I’ve switched my coding questions over to o4-mini. It’s very good and fast enough.

At this point, for me personally, not using AI for coding help would be like not using Stack Overflow or Google. I could go back to the 1990s when I had a printed reference open in front of me while coding, but why?

Mark Stosberg

@manton The massive energy consumption is downside.

But as the use of AI to assist coding becomes widespread, there’s pressure to use it to maintain a new normal of productivity.

Jasraj Singh Hothi (‘Jazz’)

I think that’s fair.

@markstos that’s interesting, I wasn’t aware of that. What is the relative energy consumption compared to, say, daily tasks involving blogging/content editing, or something like gaming?

Joe Cotellese

@manton I used the last app. I built Mio Vino as a case study in using AI for development.

I was really shocked at how much I was able to accomplish.

Mark Stoneman

Besides feeding a ravenous corporation and technology, there’s maybe your personal brain function to consider. Prolly worth considering what LLMs do for your agility and creativity over time, and what the value of these are vis-à-vis productivity in life.

Manton Reece

@markstoneman I do think about that a little. Technology can make us lazy. But it could also free more time to use our brain for other things.

Mark Stoneman

I get that. The trick might be to consciously not use it for certain types of projects.

Mark Stosberg

@jasraj @manton First, there's a massive amount of energy to train the modules to get them ready to use. And then because the competition is stiff, they are constantly training new modules to replace yesterday's model.
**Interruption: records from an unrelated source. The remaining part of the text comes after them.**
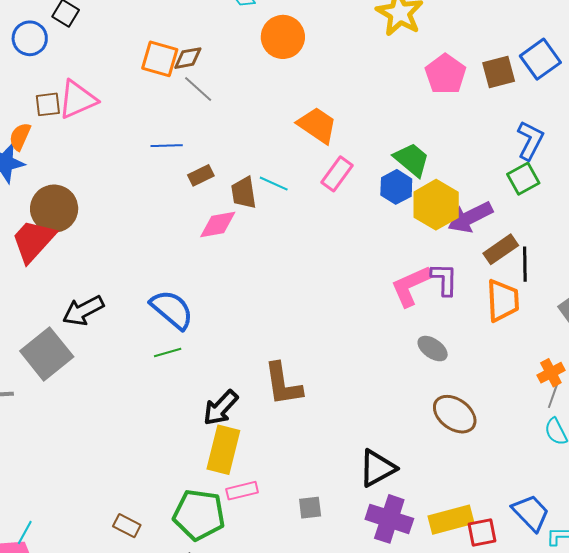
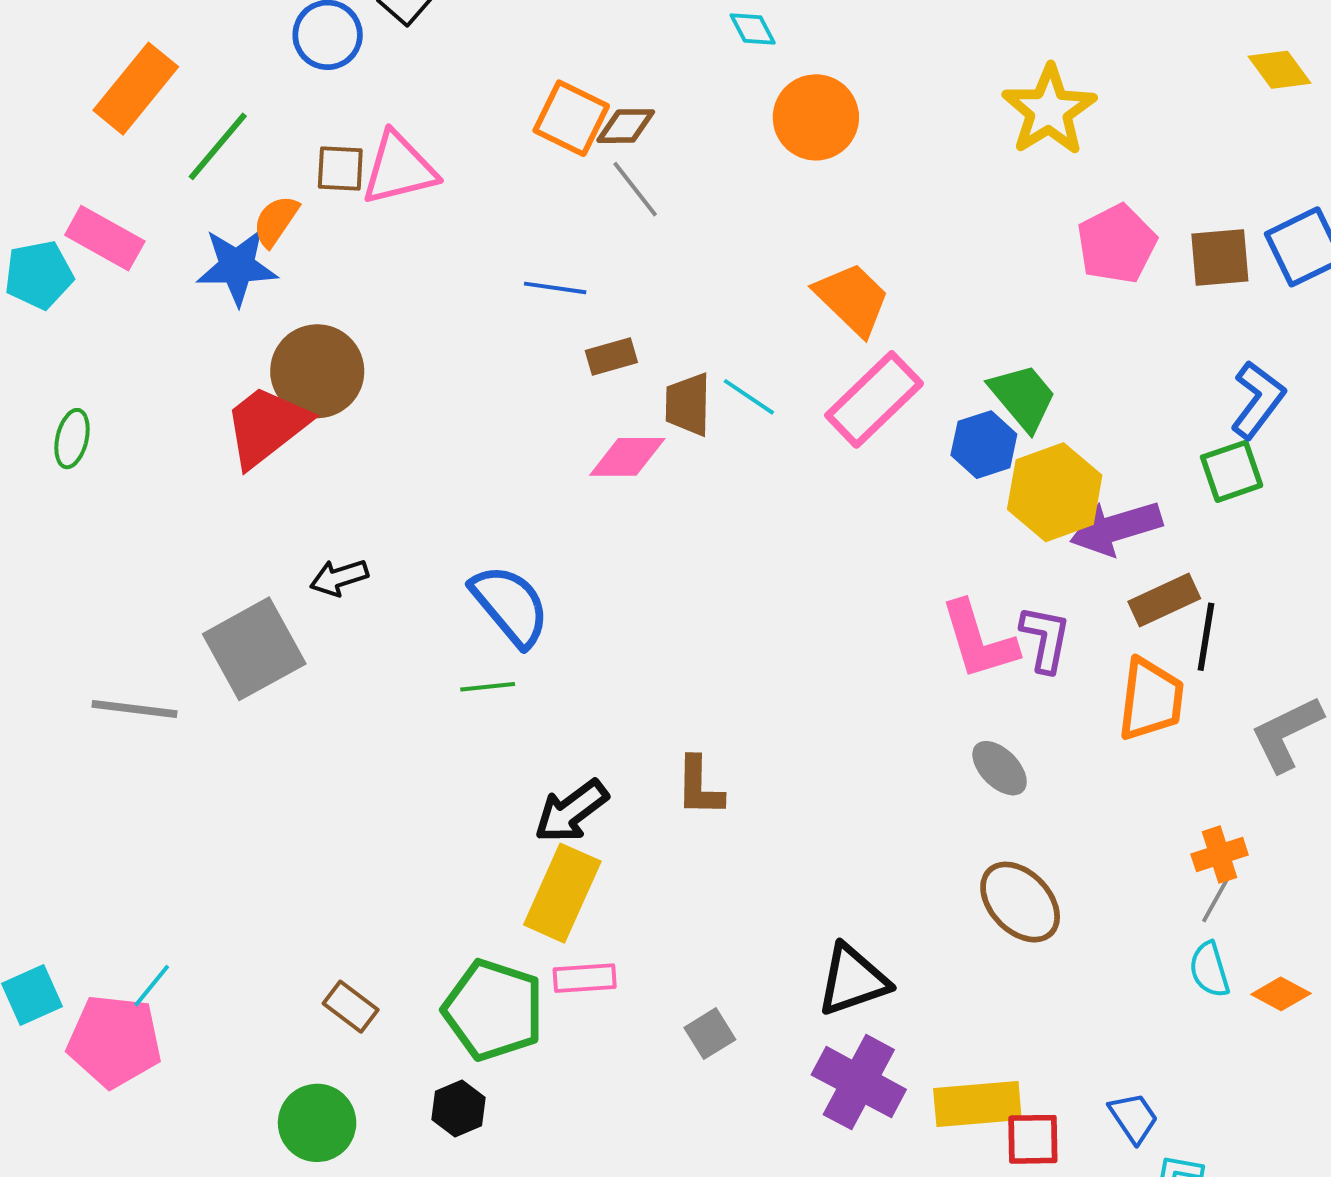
pink rectangle: (337, 174) -> (874, 399), size x1.4
pink L-shape: (411, 286) -> (979, 640), turned -93
black arrow: (83, 311) -> (339, 578), size x0.7
brown L-shape: (283, 384) -> (699, 787), size x0.7
gray square: (310, 508) -> (710, 1034), turned -35
blue trapezoid: (531, 513) -> (1134, 1118), size x0.7

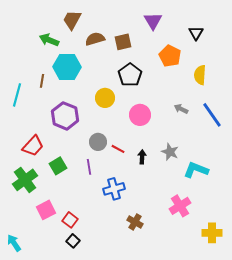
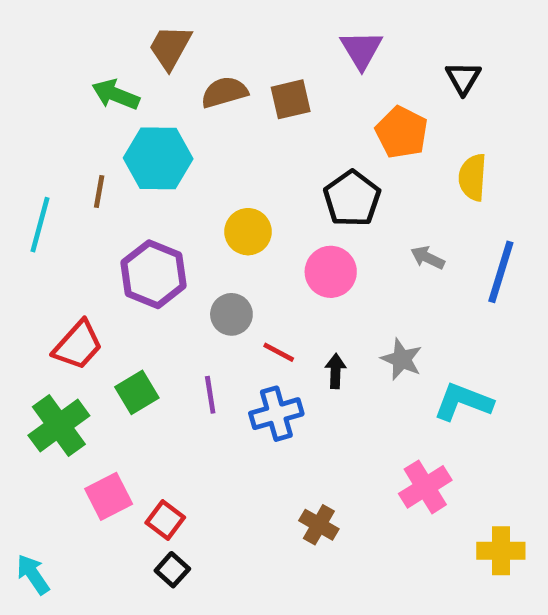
black pentagon: (130, 75) -> (352, 199), moved
blue line: (212, 115) -> (501, 272), turned 52
gray circle: (98, 142) -> (231, 314), moved
blue cross: (114, 189) -> (276, 414), moved

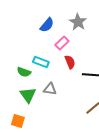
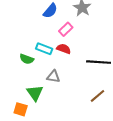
red semicircle: (70, 62) -> (64, 49), moved, turned -48
green triangle: (28, 95) -> (35, 93), moved

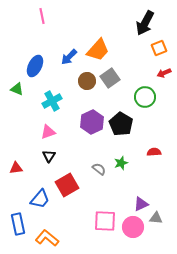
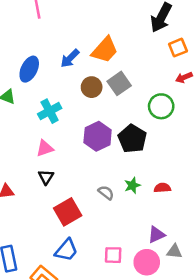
red semicircle: (154, 152) -> (162, 188), moved
blue trapezoid: (40, 199) -> (66, 250), moved
pink square: (105, 221) -> (113, 255), size x0.7

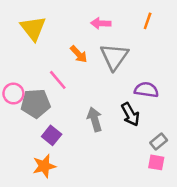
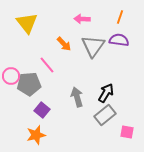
purple semicircle: (146, 90) -> (119, 40), moved
black arrow: (130, 114) -> (106, 93), turned -120
gray rectangle: (159, 142) -> (105, 115), moved, size x1.5

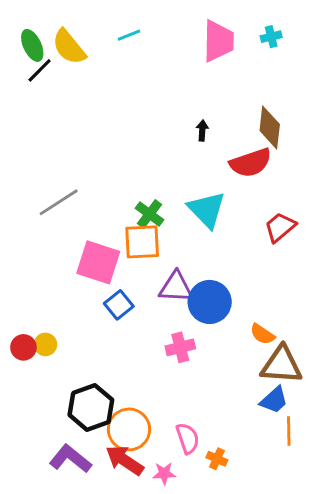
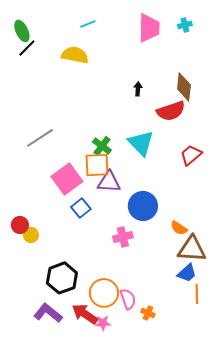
yellow semicircle: (69, 47) -> (75, 55), moved, turned 140
pink square: (98, 262) -> (67, 179), turned 36
purple triangle: (176, 287) -> (109, 182), moved
red circle: (23, 347) -> (20, 225), moved
orange circle: (129, 429) -> (104, 293), moved
pink star: (164, 473) -> (103, 323), moved

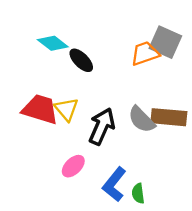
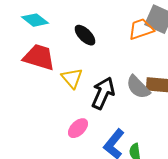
cyan diamond: (53, 43) -> (35, 20), moved
red trapezoid: (40, 109) -> (39, 57), moved

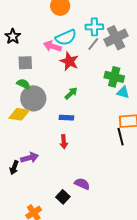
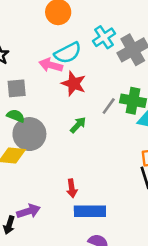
cyan cross: (94, 27) -> (104, 37), turned -30
gray line: (93, 44) -> (109, 106), moved
blue rectangle: (66, 118) -> (90, 211), moved, size x1.6

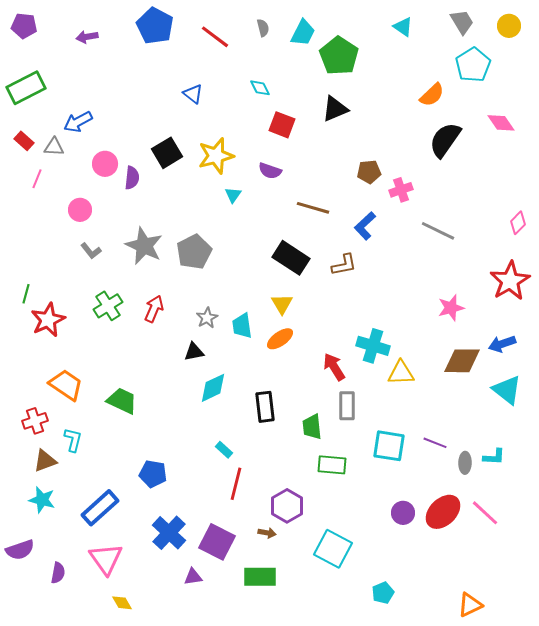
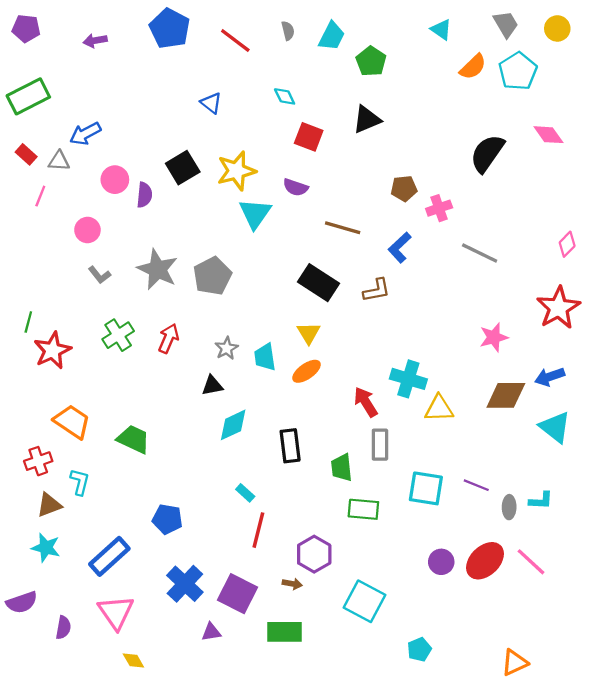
green pentagon: (339, 56) -> (371, 61), size x0.7
orange semicircle: (432, 95) -> (473, 67), moved
cyan triangle: (233, 195) -> (255, 214), size x1.8

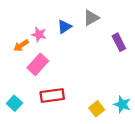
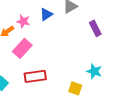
cyan star: (122, 104) -> (94, 71), moved
yellow square: (97, 109) -> (75, 88), turned -32

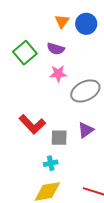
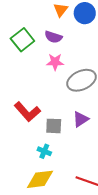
cyan cross: (51, 163) -> (44, 151), turned 32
Then, when run queries, it still requires massively parallel computation to deliver the answer quickly.

Blogging and content editing don't compare, as they are using primarily simple processing on a single computer or two.

e360.yale.edu/features/artific

prealpinux

You’re right. The problem is that you know how to code, but a lot of people are starting to use AI to create software that they have no idea how it works.
If you use AI-generated software in production without knowing how to fix it, there can be several security flaws.

Manton Reece

@prealpinux I agree with that. It’s fine if it’s just for fun, but to ship software you really should review the code. I edit pretty much everything AI gives me.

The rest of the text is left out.